Confessions of a Carnivore: Why Eating Meat is OK — Sorta

Cattle feed lot at Harris Ranch, CA. Photo by BF Newhall.

Cattle feed lot at Harris Ranch, Central Valley, California. Photo by BF Newhall

Here’s my essay for the “Why It’s OK to Eat Meat” contest the New York Times Magazine put on a few weeks ago. As I mentioned in an earlier post, I didn’t win and I’m OK with that; some of the other essays were truly superb.

By Barbara Falconer Newhall

When our son was a boy he was tormented by headaches. Tests showed he was allergic to the seven-story cypress tree growing outside his bedroom window. “Cut that tree down,” said the pediatrician.

My husband and I were taken aback.

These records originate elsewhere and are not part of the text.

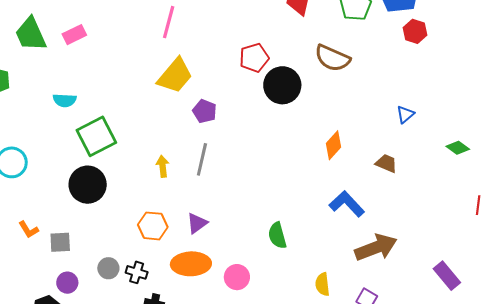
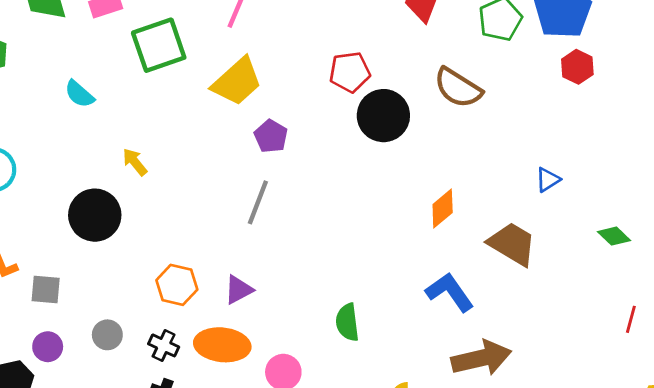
cyan semicircle: (65, 100) -> (79, 94), turned 30
green square: (96, 136) -> (159, 45), moved
brown trapezoid: (386, 163) -> (512, 244), size x1.6
yellow arrow: (163, 166) -> (135, 162), moved, turned -40
black cross: (137, 272) -> (164, 345), moved

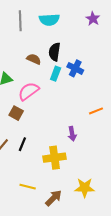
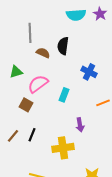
cyan semicircle: (49, 20) -> (76, 15), moved
gray line: (20, 21) -> (30, 33), moved
blue cross: (75, 68) -> (89, 72), moved
cyan rectangle: (56, 74) -> (64, 95), moved

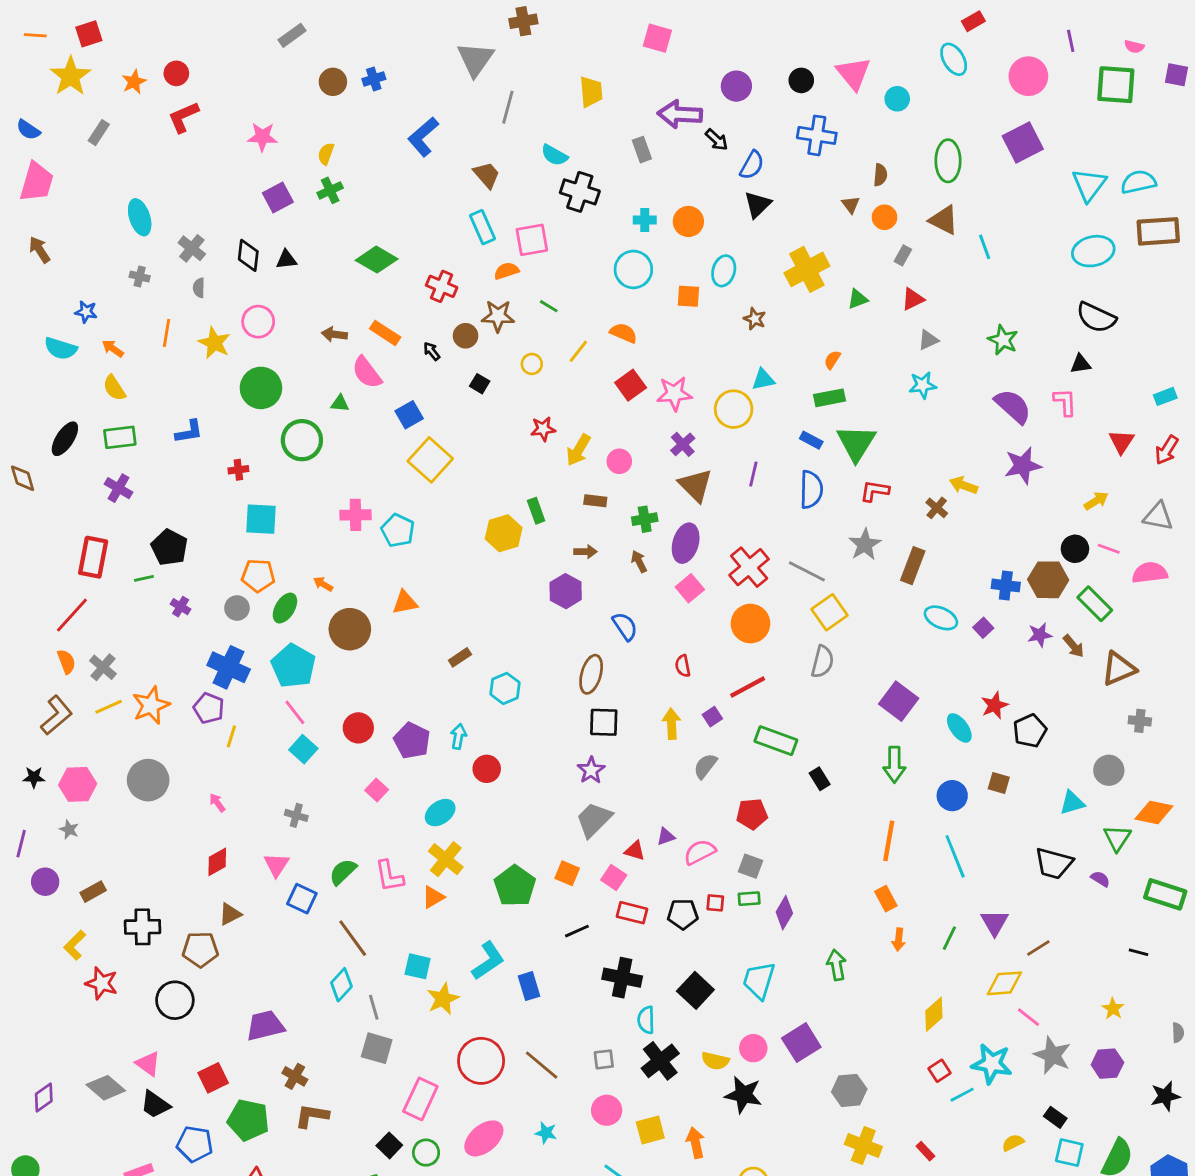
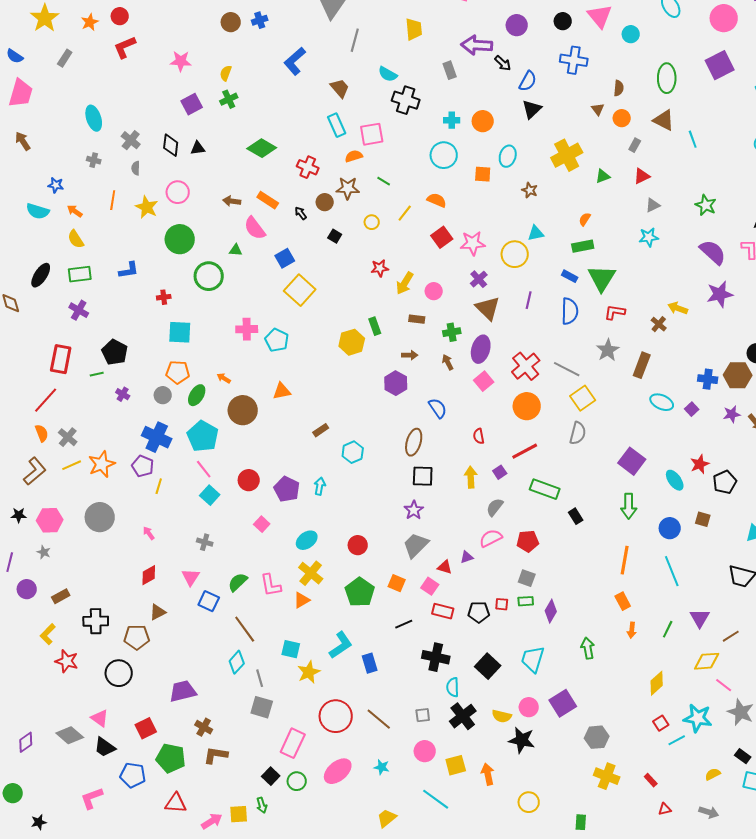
red circle: (487, 769) -> (358, 545), moved
pink semicircle: (700, 852) -> (491, 538), moved

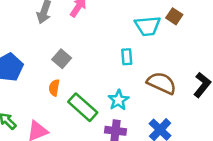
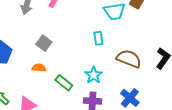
orange semicircle: (54, 88) -> (39, 68), turned 88
green rectangle: (83, 107) -> (64, 83), size x0.7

No way were we going to cut down that cypress tree. It was magnificent – roots growing deep into the soil behind our house and thick, graceful branches reaching around our deck.

Meat counter at Whole Foods. Photo by BF Newhall

Chicken breasts and thighs, ready to cook. Photo by BF Newhall

That tree was a presence, a being. It had been there when we bought the house, it would be there when we left. We had no right to end its life. We’d find another way to address the headaches.

Like our cypress tree, a head of butter lettuce has a life, a fact driven home to me whenever I buy one of those fancy organic versions sold alive, roots still attached.

I take the lettuce from its box, ponder the tender leaves and the roots still caked with soil, and think, “This plant isn’t dead yet. I’m about to rip off its roots and eat it alive.”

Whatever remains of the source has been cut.